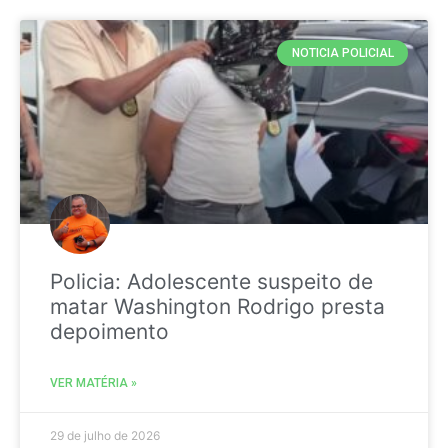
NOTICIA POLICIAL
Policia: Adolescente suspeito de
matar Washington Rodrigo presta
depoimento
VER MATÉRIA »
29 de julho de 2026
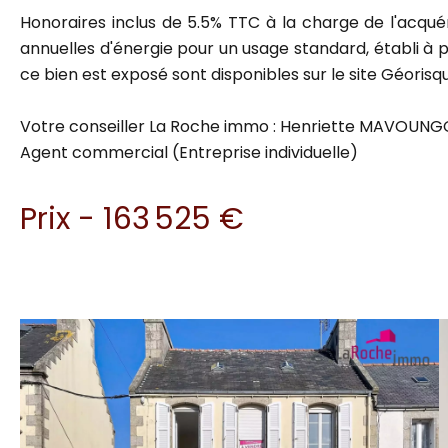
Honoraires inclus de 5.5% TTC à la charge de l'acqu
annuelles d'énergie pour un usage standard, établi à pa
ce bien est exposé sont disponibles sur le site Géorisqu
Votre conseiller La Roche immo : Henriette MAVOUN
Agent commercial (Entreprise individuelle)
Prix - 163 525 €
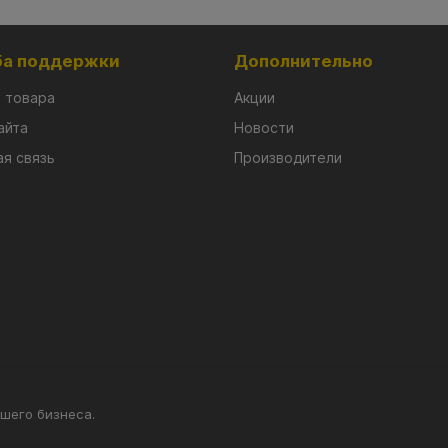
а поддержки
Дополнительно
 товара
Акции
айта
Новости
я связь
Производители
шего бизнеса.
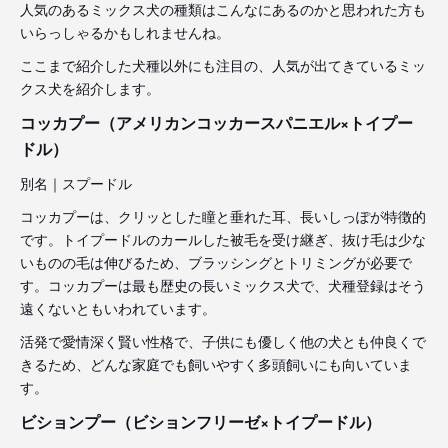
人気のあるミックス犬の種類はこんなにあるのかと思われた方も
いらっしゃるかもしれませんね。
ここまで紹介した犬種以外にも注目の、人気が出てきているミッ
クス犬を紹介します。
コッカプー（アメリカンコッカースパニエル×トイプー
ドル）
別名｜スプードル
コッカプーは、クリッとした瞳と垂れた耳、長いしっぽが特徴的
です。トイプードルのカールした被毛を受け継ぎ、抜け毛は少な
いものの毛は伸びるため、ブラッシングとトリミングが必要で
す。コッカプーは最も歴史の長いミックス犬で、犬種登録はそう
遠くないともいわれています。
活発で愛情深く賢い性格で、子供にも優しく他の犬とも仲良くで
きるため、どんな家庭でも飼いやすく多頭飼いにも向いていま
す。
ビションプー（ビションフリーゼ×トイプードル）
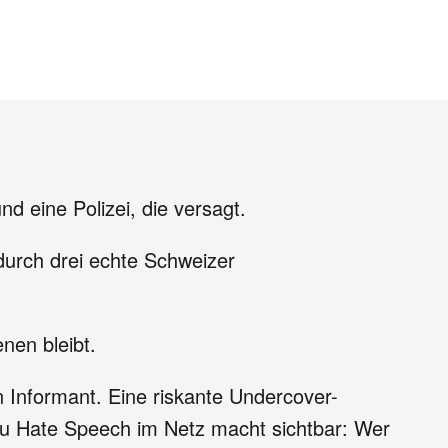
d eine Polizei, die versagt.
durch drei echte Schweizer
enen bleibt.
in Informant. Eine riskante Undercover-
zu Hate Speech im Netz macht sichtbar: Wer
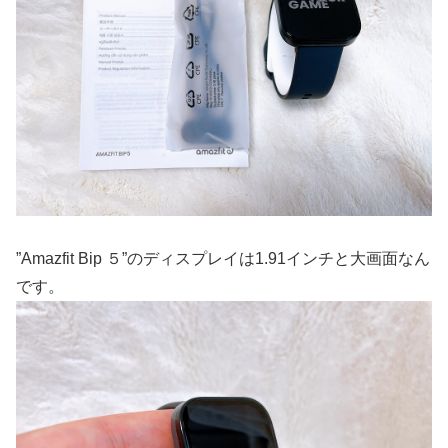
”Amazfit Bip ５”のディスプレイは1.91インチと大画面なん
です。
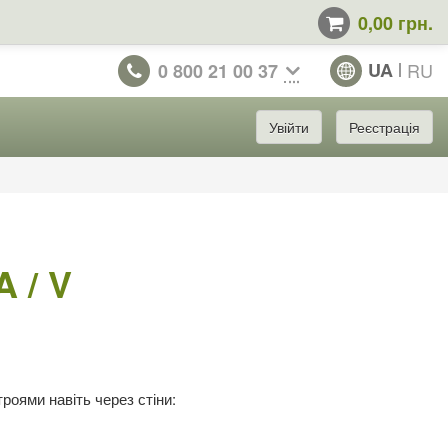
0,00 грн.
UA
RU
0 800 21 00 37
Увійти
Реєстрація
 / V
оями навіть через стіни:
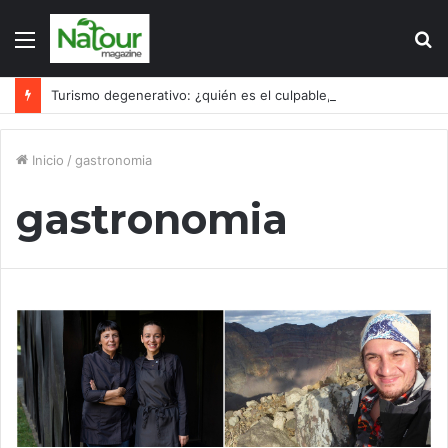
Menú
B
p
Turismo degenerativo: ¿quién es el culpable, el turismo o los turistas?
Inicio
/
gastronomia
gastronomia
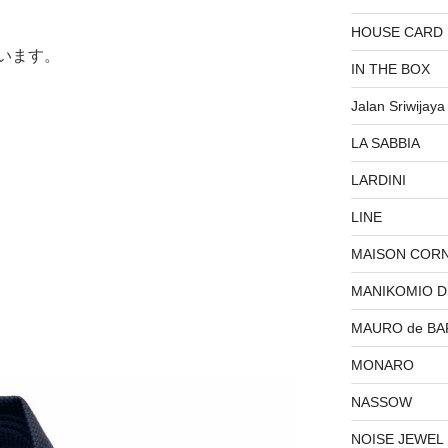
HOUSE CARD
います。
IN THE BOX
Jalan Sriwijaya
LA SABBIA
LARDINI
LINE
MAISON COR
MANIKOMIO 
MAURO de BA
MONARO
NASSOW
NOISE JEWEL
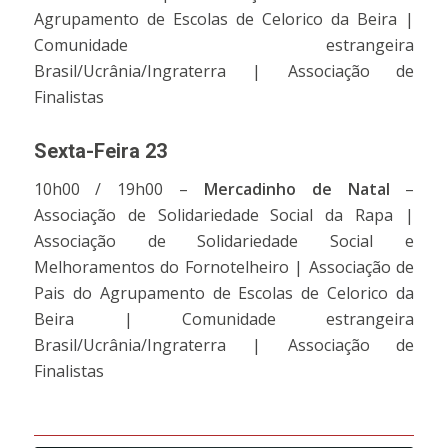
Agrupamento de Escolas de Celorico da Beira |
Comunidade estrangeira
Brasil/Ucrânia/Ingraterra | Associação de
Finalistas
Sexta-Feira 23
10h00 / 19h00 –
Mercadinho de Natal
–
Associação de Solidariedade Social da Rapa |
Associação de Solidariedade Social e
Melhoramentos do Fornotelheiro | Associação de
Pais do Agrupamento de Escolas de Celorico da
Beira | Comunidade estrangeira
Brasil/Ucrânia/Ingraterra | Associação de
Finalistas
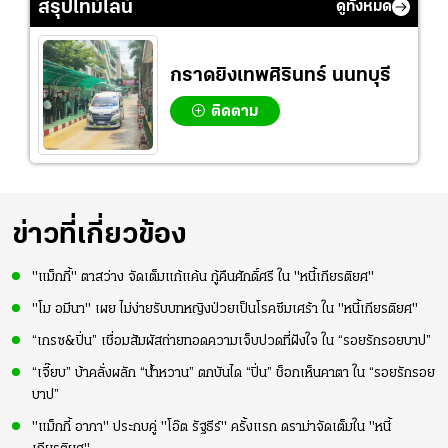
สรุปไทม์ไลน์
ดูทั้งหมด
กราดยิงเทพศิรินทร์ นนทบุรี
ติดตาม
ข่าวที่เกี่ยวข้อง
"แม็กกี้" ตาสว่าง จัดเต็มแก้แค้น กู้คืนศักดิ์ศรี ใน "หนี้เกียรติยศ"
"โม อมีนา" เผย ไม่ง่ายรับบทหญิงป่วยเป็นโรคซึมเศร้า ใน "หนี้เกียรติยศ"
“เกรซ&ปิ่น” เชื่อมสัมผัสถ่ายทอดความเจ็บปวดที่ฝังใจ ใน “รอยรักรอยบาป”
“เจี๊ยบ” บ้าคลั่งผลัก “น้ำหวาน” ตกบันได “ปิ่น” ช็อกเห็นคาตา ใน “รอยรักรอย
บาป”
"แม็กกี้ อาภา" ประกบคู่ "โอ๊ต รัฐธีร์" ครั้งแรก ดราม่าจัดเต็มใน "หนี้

- - - - -

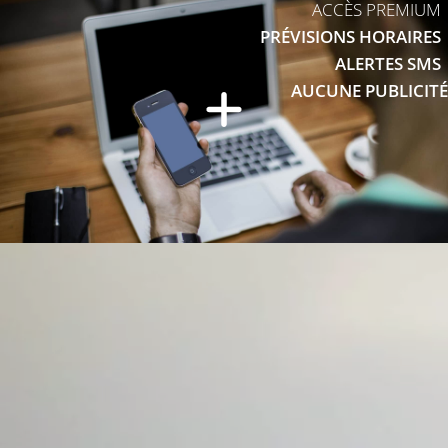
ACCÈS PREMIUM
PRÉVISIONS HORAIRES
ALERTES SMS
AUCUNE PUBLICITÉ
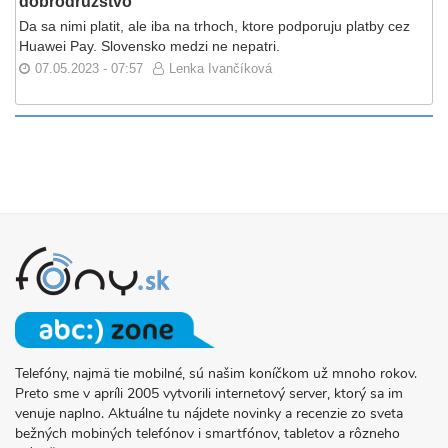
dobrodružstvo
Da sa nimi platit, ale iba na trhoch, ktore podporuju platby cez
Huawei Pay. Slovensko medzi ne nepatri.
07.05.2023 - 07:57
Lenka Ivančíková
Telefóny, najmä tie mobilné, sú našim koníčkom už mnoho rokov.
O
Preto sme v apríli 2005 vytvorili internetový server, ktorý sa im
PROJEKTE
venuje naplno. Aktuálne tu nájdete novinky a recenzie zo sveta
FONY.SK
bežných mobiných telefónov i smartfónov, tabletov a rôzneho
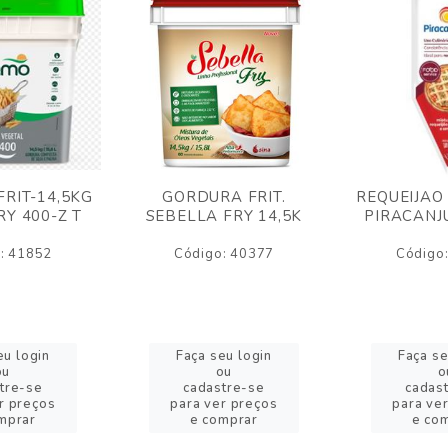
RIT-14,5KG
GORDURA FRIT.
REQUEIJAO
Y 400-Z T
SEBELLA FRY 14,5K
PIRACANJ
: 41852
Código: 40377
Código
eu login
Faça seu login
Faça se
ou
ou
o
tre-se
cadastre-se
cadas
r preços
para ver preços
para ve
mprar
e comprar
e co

- - - - -

**Assignment**
Look above for the line with "NOTICIA POLICIAL" and the line with "NOISE JEWEL". Give again exactly those two lines and all lines between them, pictures excluded.

**Response to this exercise**
NOTICIA POLICIAL
Policia: Adolescente suspeito de
matar Washington Rodrigo presta
depoimento
VER MATÉRIA »
29 de julho de 2026
Honoraires inclus de 5.5% TTC à la charge de l'acqu
annuelles d'énergie pour un usage standard, établi à pa
ce bien est exposé sont disponibles sur le site Géorisqu
Votre conseiller La Roche immo : Henriette MAVOUN
Agent commercial (Entreprise individuelle)
Prix - 163 525 €
а поддержки
Дополнительно
 товара
Акции
айта
Новости
я связь
Производители
шего бизнеса.
人気のあるミックス犬の種類はこんなにあるのかと思われた方も
いらっしゃるかもしれませんね。
ここまで紹介した犬種以外にも注目の、人気が出てきているミッ
クス犬を紹介します。
コッカプー（アメリカンコッカースパニエル×トイプー
ドル）
別名｜スプードル
コッカプーは、クリッとした瞳と垂れた耳、長いしっぽが特徴的
です。トイプードルのカールした被毛を受け継ぎ、抜け毛は少な
いものの毛は伸びるため、ブラッシングとトリミングが必要で
す。コッカプーは最も歴史の長いミックス犬で、犬種登録はそう
遠くないともいわれています。
活発で愛情深く賢い性格で、子供にも優しく他の犬とも仲良くで
きるため、どんな家庭でも飼いやすく多頭飼いにも向いていま
す。
ビションプー（ビションフリーゼ×トイプードル）
d eine Polizei, die versagt.
durch drei echte Schweizer
enen bleibt.
in Informant. Eine riskante Undercover-
zu Hate Speech im Netz macht sichtbar: Wer
”Amazfit Bip ５”のディスプレイは1.91インチと大画面なん
です。
0,00 грн.
UA
RU
0 800 21 00 37
Увійти
Реєстрація
 / V
оями навіть через стіни:
Menú
B
p
Turismo degenerativo: ¿quién es el culpable, el turismo o los turistas?
Inicio
/
gastronomia
gastronomia
HOUSE CARD
います。
IN THE BOX
Jalan Sriwijaya
LA SABBIA
LARDINI
LINE
MAISON COR
MANIKOMIO 
MAURO de BA
MONARO
NASSOW
NOISE JEWEL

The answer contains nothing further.